With her first book, “Mama” (1987), she proved to the book industry that black people read books too. That led to a huge growth in black fiction.
Her writing is honest. She does not dress things up to make them seem nicer or more important than they are. Her writing style matches this: it is close to how people talk.
She grew up in Port Huron near Detroit, the oldest of five. Her father became a violent drunk and her parents broke up when she was 13. At 16 she worked at the library and discovered James Baldwin: she had no idea that black people wrote books.
She got her degree at Berkeley and then moved to New York.

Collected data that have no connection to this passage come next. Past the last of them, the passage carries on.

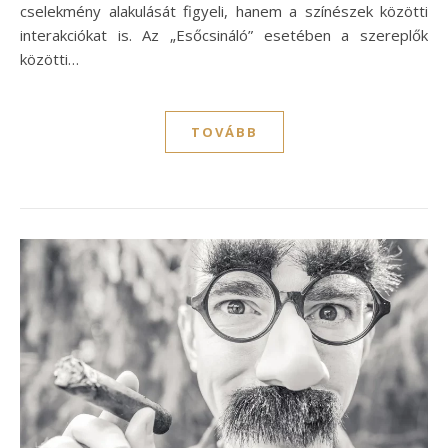
cselekmény alakulását figyeli, hanem a színészek közötti
interakciókat is. Az „Esőcsináló” esetében a szereplők
közötti…
TOVÁBB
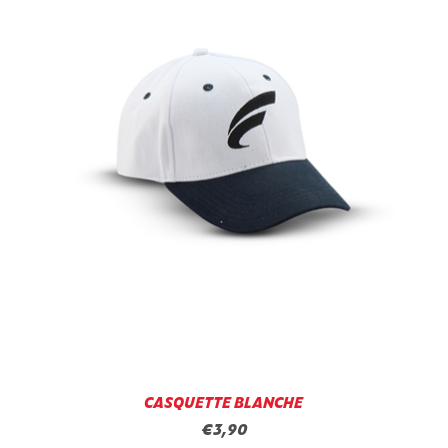
CASQUETTE BLANCHE
€3,90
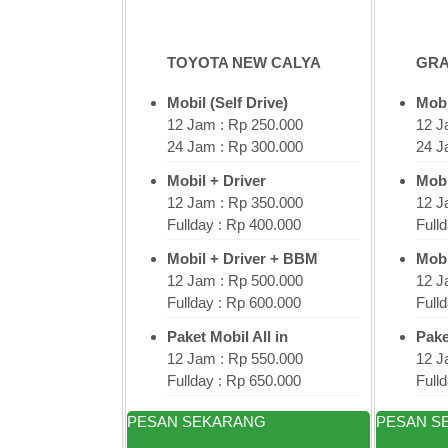
TOYOTA NEW CALYA
GRA
Mobil (Self Drive)
Mobi
12 Jam : Rp 250.000
12 J
24 Jam : Rp 300.000
24 J
Mobil + Driver
Mobi
12 Jam : Rp 350.000
12 J
Fullday : Rp 400.000
Full
Mobil + Driver + BBM
Mobi
12 Jam : Rp 500.000
12 J
Fullday : Rp 600.000
Full
Paket Mobil All in
Pake
12 Jam : Rp 550.000
12 J
Fullday : Rp 650.000
Full
PESAN SEKARANG
PESAN S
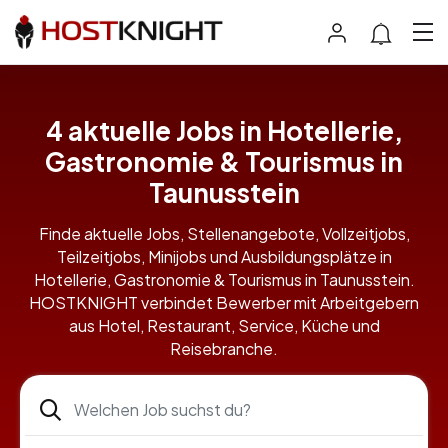
4 aktuelle Jobs in Hotellerie,
Gastronomie & Tourismus in
Taunusstein
Finde aktuelle Jobs, Stellenangebote, Vollzeitjobs,
Teilzeitjobs, Minijobs und Ausbildungsplätze in
Hotellerie, Gastronomie & Tourismus in Taunusstein.
HOSTKNIGHT verbindet Bewerber mit Arbeitgebern
aus Hotel, Restaurant, Service, Küche und
Reisebranche.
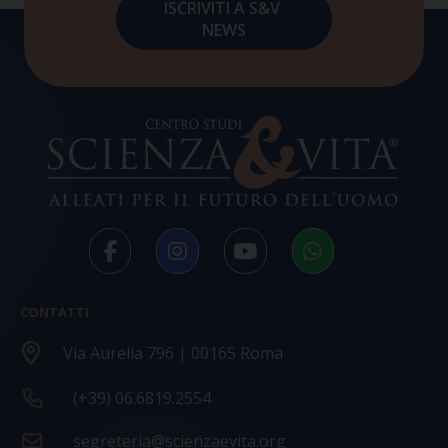
CONTATTI
Via Aurelia 796 | 00165 Roma
(+39) 06.6819.2554
segreteria@scienzaevita.org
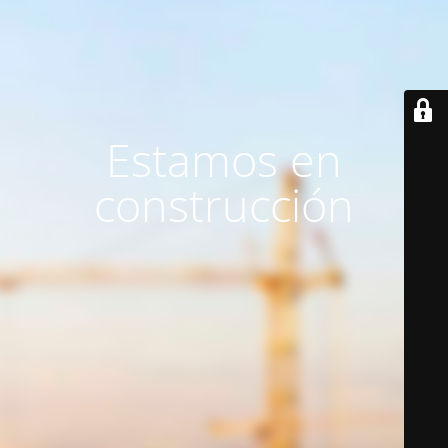
Estamos en
construcción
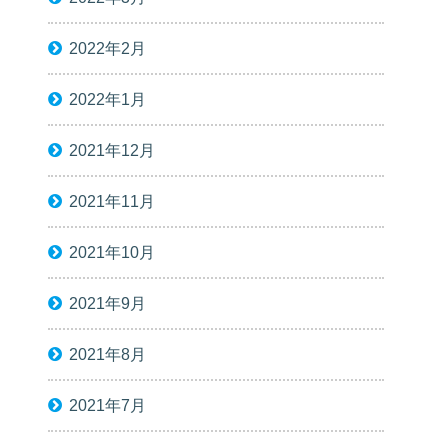
2022年2月
2022年1月
2021年12月
2021年11月
2021年10月
2021年9月
2021年8月
2021年7月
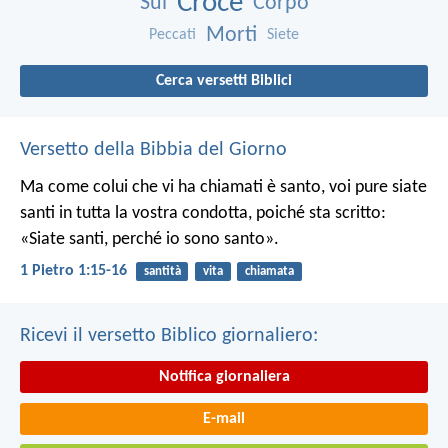
Croce
Sul
Corpo
Morti
Peccati
Siete
Cerca versetti Biblici
Versetto della Bibbia del Giorno
Ma come colui che vi ha chiamati è santo, voi pure siate
santi in tutta la vostra condotta, poiché sta scritto:
«Siate santi, perché io sono santo».
1 Pietro 1:15-16
santità
vita
chiamata
Ricevi il versetto Biblico giornaliero:
Notifica giornaliera
E-mail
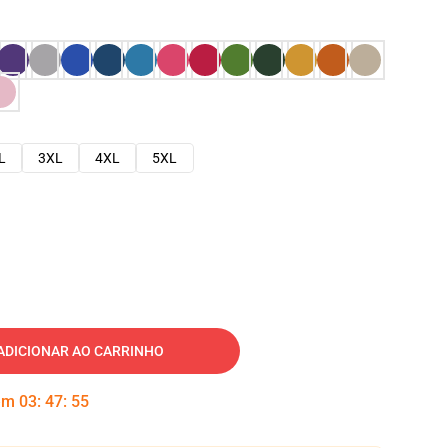
L
3XL
4XL
5XL
ADICIONAR AO CARRINHO
 em
03
:
47
:
54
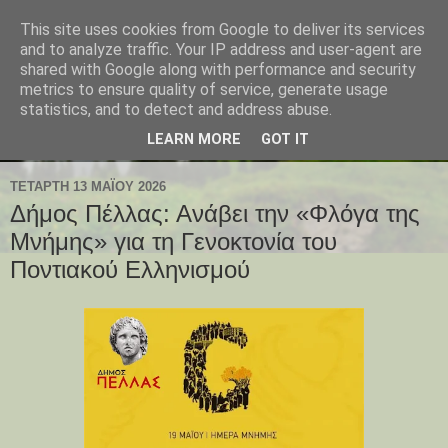
This site uses cookies from Google to deliver its services
and to analyze traffic. Your IP address and user-agent are
shared with Google along with performance and security
metrics to ensure quality of service, generate usage
statistics, and to detect and address abuse.
LEARN MORE
GOT IT
ΤΕΤΆΡΤΗ 13 ΜΑΪ́ΟΥ 2026
Δήμος Πέλλας: Ανάβει την «Φλόγα της
Μνήμης» για τη Γενοκτονία του
Ποντιακού Ελληνισμού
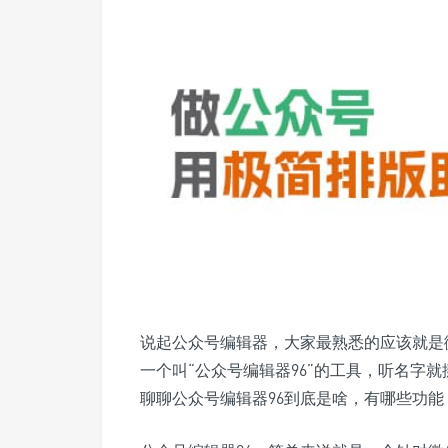
说起公众号编辑器，大家最熟悉的应该就是
一个叫“公众号编辑器96”的工具，听名字
聊聊公众号编辑器96到底是啥，有哪些功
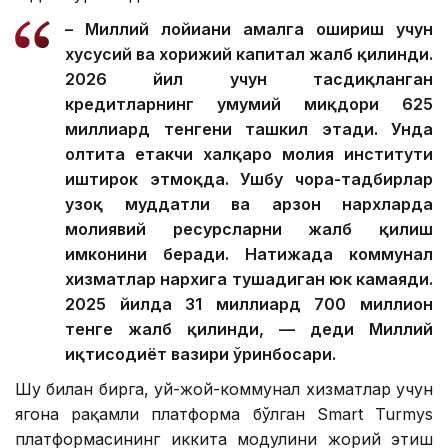
– Миллий лойиҳани амалга ошириш учун
хусусий ва хорижий капитал жалб қилинди.
2026 йил учун тасдиқланган
кредитларнинг умумий миқдори 625
миллиард тенгени ташкил этади. Унда
олтита етакчи халқаро молия институти
иштирок этмоқда. Ушбу чора-тадбирлар
узоқ муддатли ва арзон нархларда
молиявий ресурсларни жалб қилиш
имконини беради. Натижада коммунал
хизматлар нархига тушадиган юк камаяди.
2025 йилда 31 миллиард 700 миллион
тенге жалб қилинди, — деди Миллий
иқтисодиёт вазири ўринбосари.
Шу билан бирга, уй-жой-коммунал хизматлар учун
ягона рақамли платформа бўлган Smart Turmys
платформасининг иккита модулини жорий этиш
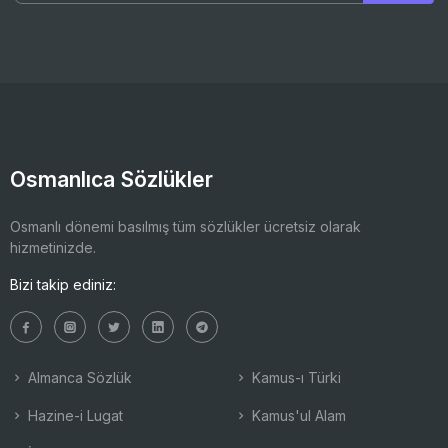
Osmanlıca Sözlükler
Osmanlı dönemi basılmış tüm sözlükler ücretsiz olarak
hizmetinizde.
Bizi takip ediniz:
Almanca Sözlük
Kamus-ı Türki
Hazine-i Lugat
Kamus'ul Alam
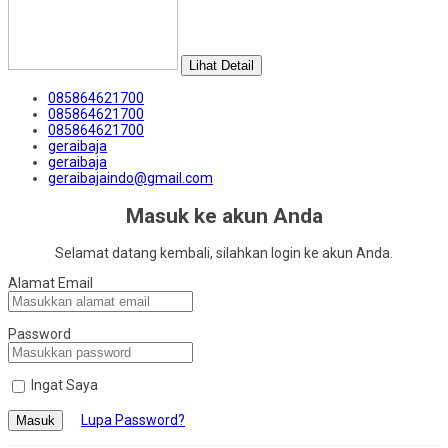
Lihat Detail
085864621700
085864621700
085864621700
geraibaja
geraibaja
geraibajaindo@gmail.com
Masuk ke akun Anda
Selamat datang kembali, silahkan login ke akun Anda.
Alamat Email
Password
Ingat Saya
Lupa Password?
Masuk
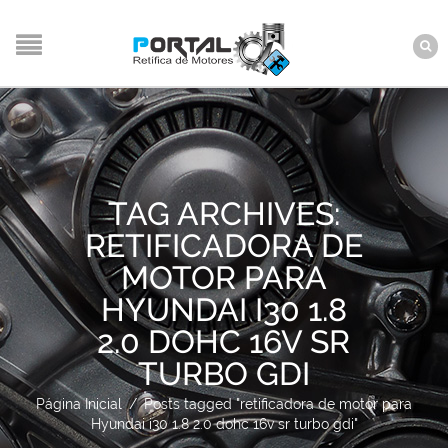
TAG ARCHIVES:
RETIFICADORA DE
MOTOR PARA
HYUNDAI I30 1.8
2.0 DOHC 16V SR
TURBO GDI
Página Inicial
/
Posts tagged "retificadora de motor para
Hyundai i30 1.8 2.0 dohc 16v sr turbo gdi"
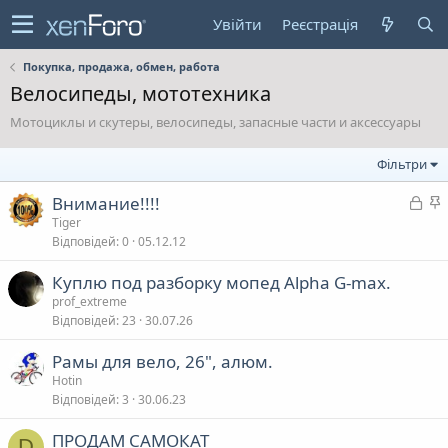
Увійти
Реєстрація
Покупка, продажа, обмен, работа
Велосипеды, мототехника
Мотоциклы и скутеры, велосипеды, запасные части и аксессуары
Фільтри
З
Внимание!!!!
а
а
Tiger
Відповідей
0
05.12.12
к
р
л
Куплю под разборку мопед Alpha G-max.
и
prof_extreme
т
в
Відповідей
23
30.07.26
а
а
Рамы для вело, 26", алюм.
Hotin
Відповідей
3
30.06.23
ПРОДАМ САМОКАТ
D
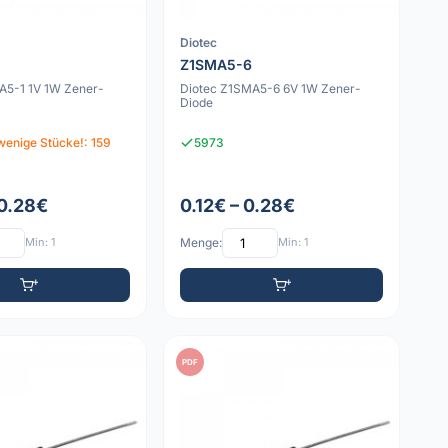
Diotec
Z1SMA5-6
A5-1 1V 1W Zener-
Diotec Z1SMA5-6 6V 1W Zener-
Diode
wenige Stücke!: 159
5973
 0.28€
0.12€ – 0.28€
Min: 1
Menge:
Min: 1
PDF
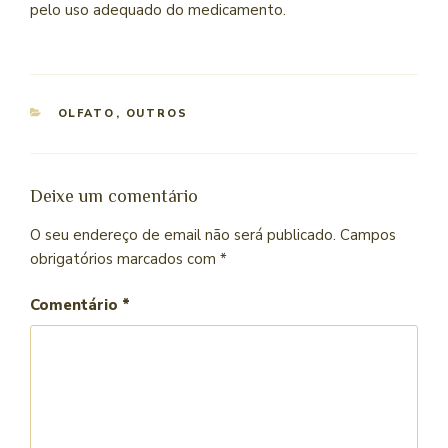
pelo uso adequado do medicamento.
OLFATO
,
OUTROS
Deixe um comentário
O seu endereço de email não será publicado.
Campos
obrigatórios marcados com
*
Comentário
*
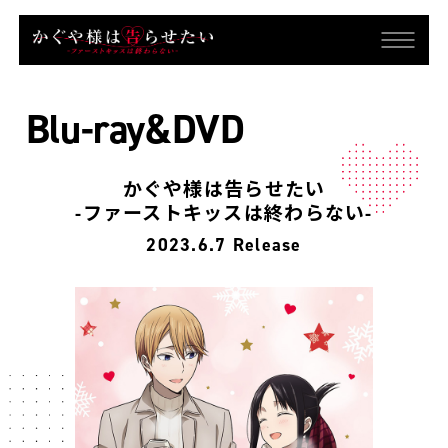
TOP
Blu-ray&DVD
NEWS
STORY
かぐや様は告らせたい
-ファーストキッスは終わらない-
TRAILER
2023.6.7 Release
CAST&STAFF
INTRODUCTION
GOODS
MUSIC
Blu-ray&DVD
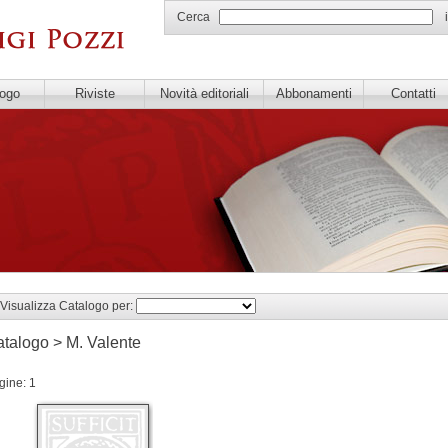
Cerca
logo
Riviste
Novità editoriali
Abbonamenti
Contatti
Visualizza Catalogo per:
talogo > M. Valente
gine: 1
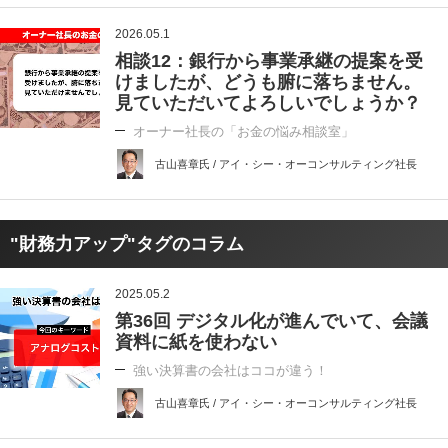
2026.05.1
相談12：銀行から事業承継の提案を受
けましたが、どうも腑に落ちません。
見ていただいてよろしいでしょうか？
オーナー社長の「お金の悩み相談室」
古山喜章氏 / アイ・シー・オーコンサルティング社長
"財務力アップ"タグのコラム
2025.05.2
第36回 デジタル化が進んでいて、会議
資料に紙を使わない
強い決算書の会社はココが違う！
古山喜章氏 / アイ・シー・オーコンサルティング社長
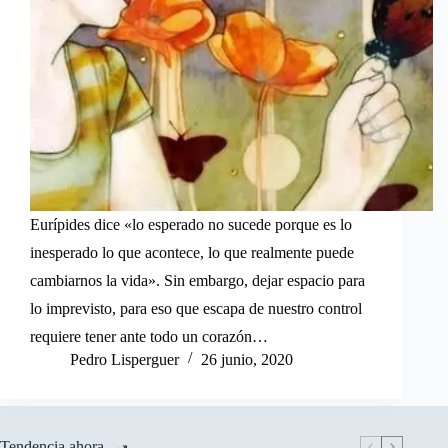
Eurípides dice «lo esperado no sucede porque es lo
inesperado lo que acontece, lo que realmente puede
cambiarnos la vida». Sin embargo, dejar espacio para
lo imprevisto, para eso que escapa de nuestro control
requiere tener ante todo un corazón…
Pedro Lisperguer
26 junio, 2020
Tendencia ahora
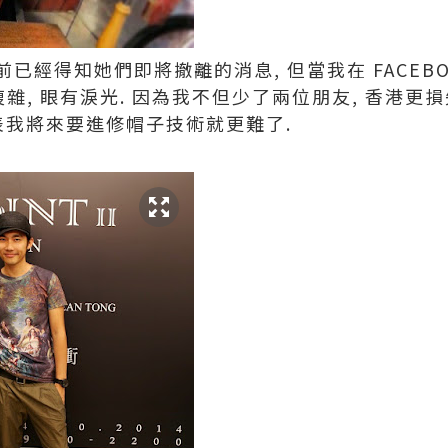
已經得知她們即將撤離的消息, 但當我在 FACEB
複雜, 眼有淚光. 因為我不但少了兩位朋友, 香港
表我將來要進修帽子技術就更難了.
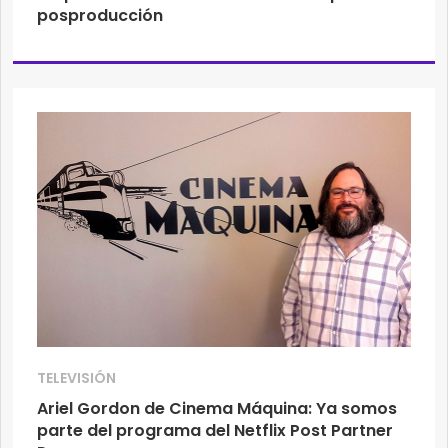
posproducción
TELEVISIÓN
Ariel Gordon de Cinema Máquina: Ya somos
parte del programa del Netflix Post Partner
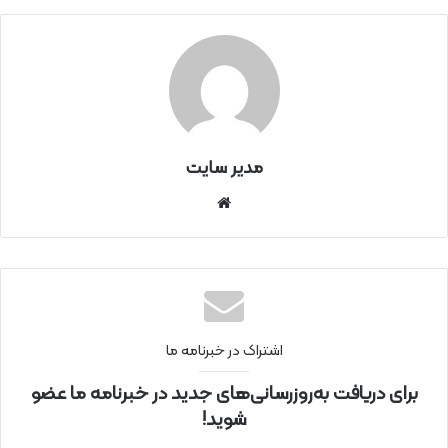
مدیر سایت
سای
ت
اینتر
نتی
اشتراک در خبرنامه ما
برای دریافت به‌روزرسانی‌های جدید در خبرنامه ما عضو
شوید!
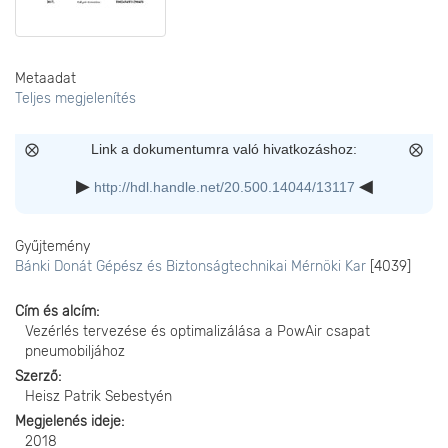
Metaadat
Teljes megjelenítés
Link a dokumentumra való hivatkozáshoz:
http://hdl.handle.net/20.500.14044/13117
Gyűjtemény
Bánki Donát Gépész és Biztonságtechnikai Mérnöki Kar
[4039]
Cím és alcím
Vezérlés tervezése és optimalizálása a PowAir csapat
pneumobiljához
Szerző
Heisz Patrik Sebestyén
Megjelenés ideje
2018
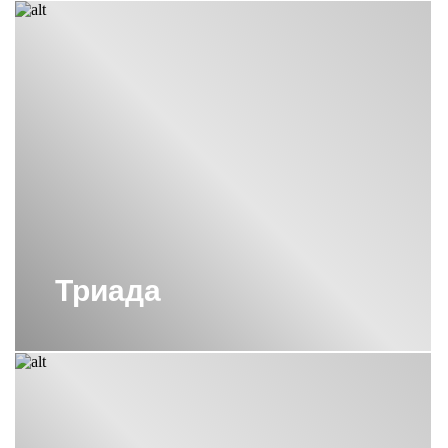
ЭЛЕКТРИЧЕСКИЕ
ПОЛОТЕНЦЕСУШИТЕЛИ СУНЕРЖА
ЧЕРНЫЕ ЭЛЕКТРИЧЕСКИЕ
ПОЛОТЕНЦЕСУШИТЕЛИ СУНЕРЖА
ЧЕРНЫЙ ПОЛОТЕНЦЕСУШИТЕЛЬ
СУНЕРЖА
ЭЛЕКТРИЧЕСКИЕ
ПОЛОТЕНЦЕСУШИТЕЛИ С ПОЛКОЙ
СУНЕРЖА
ЭЛЕКТРИЧЕСКИЕ
ПОЛОТЕНЦЕСУШИТЕЛИ СУНЕРЖА
Триада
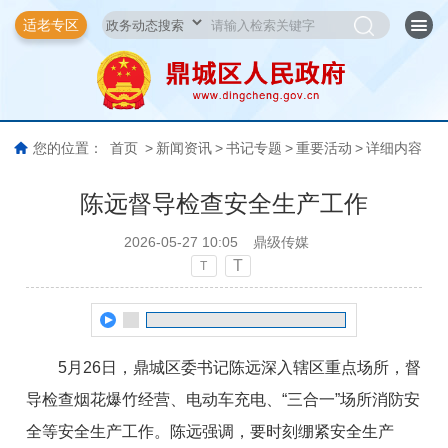
适老专区
您的位置：
首页
>
新闻资讯
>
书记专题
>
重要活动
>
详细内容
陈远督导检查安全生产工作
2026-05-27 10:05
鼎级传媒
T
T
5月26日，鼎城区委书记陈远深入辖区重点场所，督
导检查烟花爆竹经营、电动车充电、“三合一”场所消防安
全等安全生产工作。陈远强调，要时刻绷紧安全生产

There she studied film and joined a writer’s workshop in Harlem. She wrote a story based on her mother. They told her she should make it into a book. She did. It became “Mama”.
As a single mother, she got up early in the morning to write and she wrote during lunch at work. On the train to work in the morning and again at night coming home she read over what she had written and made it better.
Houghton Mifflin loved her book and printed it. But they gave her no money for a book tour: they thought black people do not read books! So she went from town to town and read her book at any black university or bookshop that would have her.
She developed a following so that when her second book, “Disappearing Acts” (1989), came out two years later it sold two million copies. “Waiting to Exhale” came out three years after that and sold four million copies. It was made into a film. Having studied film at school, she writes her books with that in mind.
She was now rich and famous. But not happy. Then her mother died. Then her best friend.
She went to Jamaica for a change of scene. She fell in love with a man there half her age, Jonathan Plummer.
When she got back she wrote about it in a rush of words for 30 days. It had few periods, but she left it that way: it was true to how she felt. That became “How Stella Got Her Groove Back”.
She and Plummer married and lived in her beautiful house in northern California. She wrote other books. Then in 2004 she found out that Plummer had been having an affair – not with another woman, but with a man!
The divorce was very bitter, very raw and very public. A part of the battle made it onto Oprah and the Internet.
Her latest book is “The Interruption of Everything” (2005).
I met her in 1992 at a book fair in New York. She is very charming in person.
See also:
- New York
- Hollywood
- California
- film
- Stephen King on becoming a good writer
- June Jordan – a very different sort of black American female writer from the 1990s.
- Danyel Smith – a reader turned writer who also has had trouble with periods.
I think I have read just about all of her books and short stories in anthologies. Her new book “Who Asked You” is coming out. I will be reading it.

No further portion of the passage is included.